Vyvanse is a stimulant medication belonging to the amphetamine subgroup. Like Strattera, Vyvanse also affects how the brain uses neurotransmitters.

Vyvanse and other amphetamines block the reuptake of norepinephrine and dopamine in the brain. Dopamine is a neurotransmitter connected to mood, attention, and motivation.

Researchers believe low levels of dopamine and the symptoms of ADHD are linked. Therefore, Vyvanse can help improve the way the brain uses dopamine to assist with symptoms related to attention or motivation.

People also take Vyvanse for the treatment of binge eating disorder in adults.

Doctors classify Vyvanse and other stimulant medications for ADHD as Schedule II drugs, meaning they have a high potential for abuse.

Adults and children aged 6 years or older can take Strattera or Vyvanse to help manage the symptoms of ADHD.

Typically, a doctor will start a person on the lowest dose of medication and gradually increase the dosage as appropriate. Factors such as age and weight will influence the dose a person takes.

People can take both medications with or without food. Taking Vyvanse in the morning will help a person avoid insomnia at night.

Strattera and Vyvanse both come in capsule form. Vyvanse also comes in chewable tablets.
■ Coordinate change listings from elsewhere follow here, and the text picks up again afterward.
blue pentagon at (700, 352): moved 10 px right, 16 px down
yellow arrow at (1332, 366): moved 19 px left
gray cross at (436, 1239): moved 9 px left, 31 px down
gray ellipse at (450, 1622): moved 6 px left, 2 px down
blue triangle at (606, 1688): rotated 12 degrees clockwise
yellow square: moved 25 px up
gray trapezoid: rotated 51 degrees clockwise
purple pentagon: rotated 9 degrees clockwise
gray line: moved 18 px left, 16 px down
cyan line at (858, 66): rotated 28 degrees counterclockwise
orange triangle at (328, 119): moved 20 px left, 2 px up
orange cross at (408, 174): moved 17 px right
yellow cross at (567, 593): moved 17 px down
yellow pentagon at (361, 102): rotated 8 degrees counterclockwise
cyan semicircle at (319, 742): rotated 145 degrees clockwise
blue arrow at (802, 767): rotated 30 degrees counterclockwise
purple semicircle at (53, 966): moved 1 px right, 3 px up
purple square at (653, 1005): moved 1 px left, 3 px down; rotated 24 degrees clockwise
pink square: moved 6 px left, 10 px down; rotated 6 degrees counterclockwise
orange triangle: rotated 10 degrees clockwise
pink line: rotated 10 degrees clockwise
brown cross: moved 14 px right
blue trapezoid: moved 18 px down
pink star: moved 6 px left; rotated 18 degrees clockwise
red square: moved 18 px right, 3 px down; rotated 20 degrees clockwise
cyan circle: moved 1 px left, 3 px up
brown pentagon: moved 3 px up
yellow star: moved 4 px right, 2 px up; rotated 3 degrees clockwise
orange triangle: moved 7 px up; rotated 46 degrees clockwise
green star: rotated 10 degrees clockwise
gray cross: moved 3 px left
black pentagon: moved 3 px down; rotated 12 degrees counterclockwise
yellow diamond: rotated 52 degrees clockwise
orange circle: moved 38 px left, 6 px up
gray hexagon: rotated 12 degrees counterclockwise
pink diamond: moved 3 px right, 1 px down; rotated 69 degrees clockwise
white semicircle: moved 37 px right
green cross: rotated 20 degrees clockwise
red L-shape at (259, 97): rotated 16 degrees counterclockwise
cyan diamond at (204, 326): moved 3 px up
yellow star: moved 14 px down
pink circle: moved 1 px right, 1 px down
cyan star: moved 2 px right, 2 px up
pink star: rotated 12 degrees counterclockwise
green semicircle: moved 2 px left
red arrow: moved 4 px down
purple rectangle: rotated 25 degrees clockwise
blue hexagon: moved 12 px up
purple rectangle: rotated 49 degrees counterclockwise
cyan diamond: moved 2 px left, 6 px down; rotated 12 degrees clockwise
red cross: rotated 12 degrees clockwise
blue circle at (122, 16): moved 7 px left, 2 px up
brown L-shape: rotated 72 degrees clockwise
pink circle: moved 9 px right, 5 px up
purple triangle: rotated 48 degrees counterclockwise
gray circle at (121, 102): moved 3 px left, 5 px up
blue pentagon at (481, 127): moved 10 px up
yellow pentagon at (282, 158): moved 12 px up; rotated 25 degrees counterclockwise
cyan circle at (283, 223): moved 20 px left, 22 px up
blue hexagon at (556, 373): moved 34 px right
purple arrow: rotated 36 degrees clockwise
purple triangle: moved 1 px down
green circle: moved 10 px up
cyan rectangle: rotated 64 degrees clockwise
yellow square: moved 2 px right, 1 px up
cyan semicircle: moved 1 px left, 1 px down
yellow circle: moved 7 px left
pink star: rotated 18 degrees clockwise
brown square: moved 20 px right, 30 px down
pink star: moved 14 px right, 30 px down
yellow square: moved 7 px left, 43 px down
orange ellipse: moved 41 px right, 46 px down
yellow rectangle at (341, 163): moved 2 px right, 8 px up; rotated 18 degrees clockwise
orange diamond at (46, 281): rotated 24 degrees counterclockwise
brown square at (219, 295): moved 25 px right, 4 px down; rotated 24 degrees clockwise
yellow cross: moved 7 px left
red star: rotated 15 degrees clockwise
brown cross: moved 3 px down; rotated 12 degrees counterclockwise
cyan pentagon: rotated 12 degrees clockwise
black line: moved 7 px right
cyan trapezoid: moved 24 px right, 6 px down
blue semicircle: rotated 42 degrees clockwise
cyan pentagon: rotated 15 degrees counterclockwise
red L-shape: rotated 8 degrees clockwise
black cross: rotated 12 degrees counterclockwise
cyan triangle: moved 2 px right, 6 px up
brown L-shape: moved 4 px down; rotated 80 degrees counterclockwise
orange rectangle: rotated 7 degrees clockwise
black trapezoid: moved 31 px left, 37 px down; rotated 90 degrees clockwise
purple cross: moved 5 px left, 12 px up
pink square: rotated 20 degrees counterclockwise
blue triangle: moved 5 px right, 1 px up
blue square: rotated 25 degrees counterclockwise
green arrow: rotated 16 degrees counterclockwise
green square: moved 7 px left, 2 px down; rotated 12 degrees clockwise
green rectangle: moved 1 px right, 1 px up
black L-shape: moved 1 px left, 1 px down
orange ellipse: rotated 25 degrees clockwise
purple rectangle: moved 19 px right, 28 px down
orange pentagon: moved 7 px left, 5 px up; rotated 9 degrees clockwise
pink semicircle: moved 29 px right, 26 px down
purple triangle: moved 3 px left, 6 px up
Strattera capsules come in the following doses:

  • 10 mg
  • 18 mg
  • 25 mg
  • 40 mg
  • 60 mg
  • 80 mg
  • 100 mg

The dosage varies depending on a person’s body weight and age.

Children who weigh less than 70 kilograms (kg) should start Strattera at a dose of 0.5 milligrams per kilogram of body weight (mg/kg) and increase this to a target total daily dose of 1.2 mg/kg per day.

Children and adolescents should not take more than 1.4 mg/kg or 100 mg (whichever is less).

Children who weigh more than 70 kg and adults can start at a dose of 40 mg per day and increase this to a target dose of 80 mg per day. After 2–4 weeks, people can increase to 100 mg daily if they have not achieved an ideal response. This dose is the maximum daily dose.

People should swallow the capsules whole rather than breaking them apart.

Typically, people do not need to taper Strattera before discontinuing.


Share on PinterestVyvanse comes in the form of both capsules and chewable tablets.

Vyvanse capsules come in the following doses:

  • 10 mg
  • 20 mg
  • 30 mg
  • 40 mg
  • 50 mg
  • 60 mg
  • 70 mg

Vyvanse chewable tablets come in the following doses:

  • 10 mg
  • 20 mg
  • 30 mg
  • 40 mg
  • 50 mg
  • 60 mg

People aged 6 and over can start taking 30 mg of Vyvanse daily. A doctor may increase the dosage by 10 or 20 mg every week to achieve the desired response. The maximum daily dose is 70 mg daily. The recommended dose is 30–70 mg.

People who take Vyvanse for binge eating disorder also start on an initial dose of 30 mg. They can increase this by 20 mg a week up to a maximum of 70 mg. The recommended dose is 30–70 mg.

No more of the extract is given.